The orbital angular momentum in particle decays can be determined using parity conservation and spin conservation. For the decay \( \Delta^+ \to p + \pi^0 \), the orbital angular momentum must be an even integer, and \( L = 1 \) satisfies both parity and spin conservation.

Answer 1

In this decay process, the total angular momentum of the system is conserved. Let's go through the steps to determine the orbital angular momentum of the proton-pion system. Step 1: Parity Conservation.
The total parity of the system must be conserved during the decay. The parity of the initial state (\( \Delta^+ \)) is the product of the intrinsic parity of the \( \Delta^+ \) and the orbital parity of the system. Similarly, the final state (proton-pion system) has a parity equal to the product of the intrinsic parities of the proton and pion and the orbital parity. The intrinsic parity of the \( \Delta^+ \) is positive, and the intrinsic parity of the \( \pi^0 \) is negative. The proton has positive intrinsic parity. Therefore, for the total parity to be conserved, the orbital angular momentum \( L \) must satisfy the following condition: \[ P_{{total}} = P_{\Delta^+} \times P_{{orbital}} = P_p \times P_{\pi^0} \times P_{{orbital}}. \] \[ P_{{total}} = (+1) \times (-1) \times P_{{orbital}} = (-1) \times P_{{orbital}}. \] \[ P_{{total}} = (+1) { (since parity is conserved)}. \] Thus, for parity to be conserved, \( P_{{orbital}} \) must be \( +1 \), which means that the orbital angular momentum \( L \) must be an even integer. Step 2: Spin Conservation.
The \( \Delta^+ \) has spin \( \frac{3}{2} \), and the final state consists of a proton (spin \( \frac{1}{2} \)) and a pion (spin 0). The total spin \( S_{{total}} \) of the final state must be combined with the orbital angular momentum \( L \) to match the initial spin of the \( \Delta^+ \), which is \( \frac{3}{2} \). The total spin \( S_{{total}} \) of the final state can be \( \frac{1}{2} \) (proton spin) + 0 (pion spin) = \( \frac{1}{2} \), so the total angular momentum of the final system must combine the orbital angular momentum \( L \) and spin \( \frac{1}{2} \) in such a way that it matches the initial spin of the \( \Delta^+ \) (which is \( \frac{3}{2} \)).
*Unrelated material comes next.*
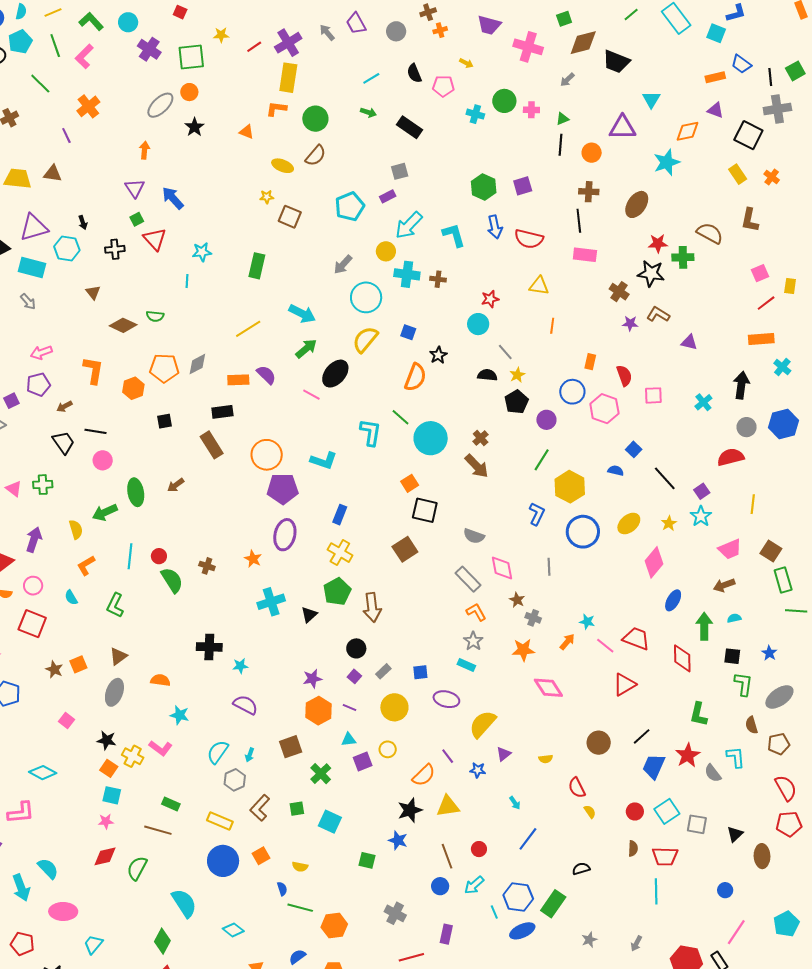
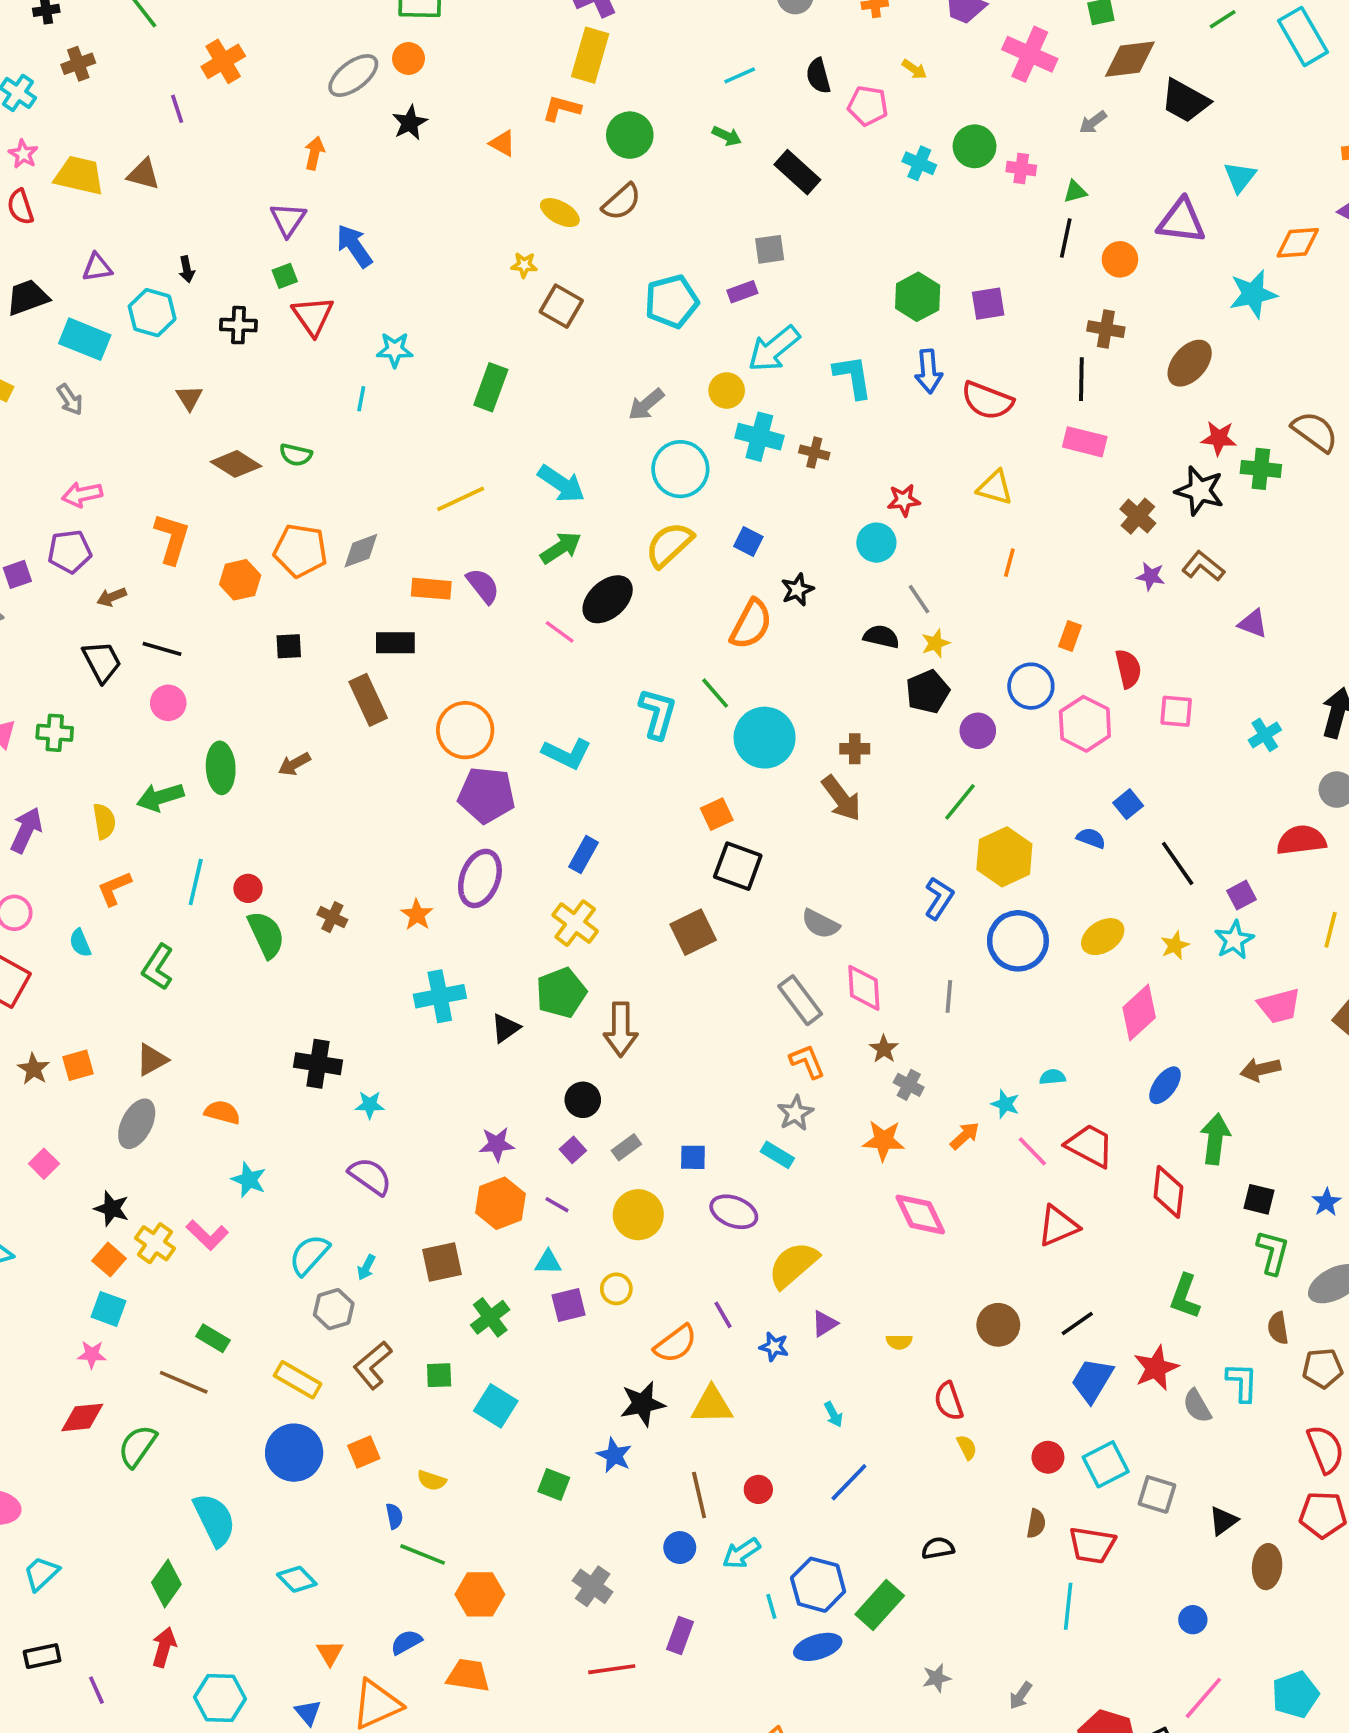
purple triangle: (34, 228) -> (97, 267), size x0.6
brown cross: (481, 438) -> (855, 749), turned 35
cyan semicircle: (734, 618) -> (1053, 1077), moved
Step 3: Determining the Orbital Angular Momentum \( L \).
For the total spin to be \( \frac{3}{2} \), the orbital angular momentum \( L \) must be 1, as the total angular momentum is given by: \[ J_{{total}} = L + S_{{total}}, \] where \( J_{{total}} \) is the total angular momentum. Since \( L = 1 \) and \( S_{{total}} = \frac{1}{2} \), the total angular momentum \( J_{{total}} \) can be \( \frac{3}{2} \), satisfying the condition for spin conservation. Thus, the orbital angular momentum \( L \) of the proton-pion system is \( 1 \).